>>>>>

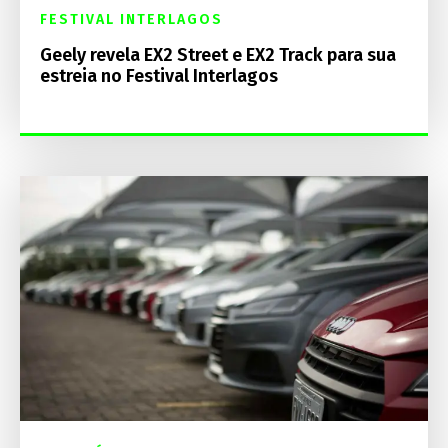
FESTIVAL INTERLAGOS
Geely revela EX2 Street e EX2 Track para sua
estreia no Festival Interlagos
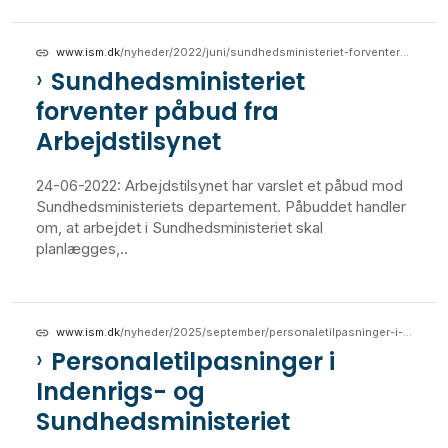
www.ism.dk
/nyheder/2022/juni/sundhedsministeriet-forventer-paabud-fra-arbejdstilsynet
Sundhedsministeriet
forventer påbud fra
Arbejdstilsynet
24-06-2022: Arbejdstilsynet har varslet et påbud mod
Sundhedsministeriets departement. Påbuddet handler
om, at arbejdet i Sundhedsministeriet skal
planlægges,..
www.ism.dk
/nyheder/2025/september/personaletilpasninger-i-indenrigs-og-sundhedsministeriet
Personaletilpasninger i
Indenrigs- og
Sundhedsministeriet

<<<<<

* [WHAT TO WORK ON] Beginning with the first line of the entries above, repeat each line word for word until the line with "Sundhedsministeriets departement. Påbuddet" has been given too. Omit the pictures.

* [COMPLETED TASK]
FESTIVAL INTERLAGOS
Geely revela EX2 Street e EX2 Track para sua
estreia no Festival Interlagos
www.ism.dk
/nyheder/2022/juni/sundhedsministeriet-forventer-paabud-fra-arbejdstilsynet
Sundhedsministeriet
forventer påbud fra
Arbejdstilsynet
24-06-2022: Arbejdstilsynet har varslet et påbud mod
Sundhedsministeriets departement. Påbuddet handler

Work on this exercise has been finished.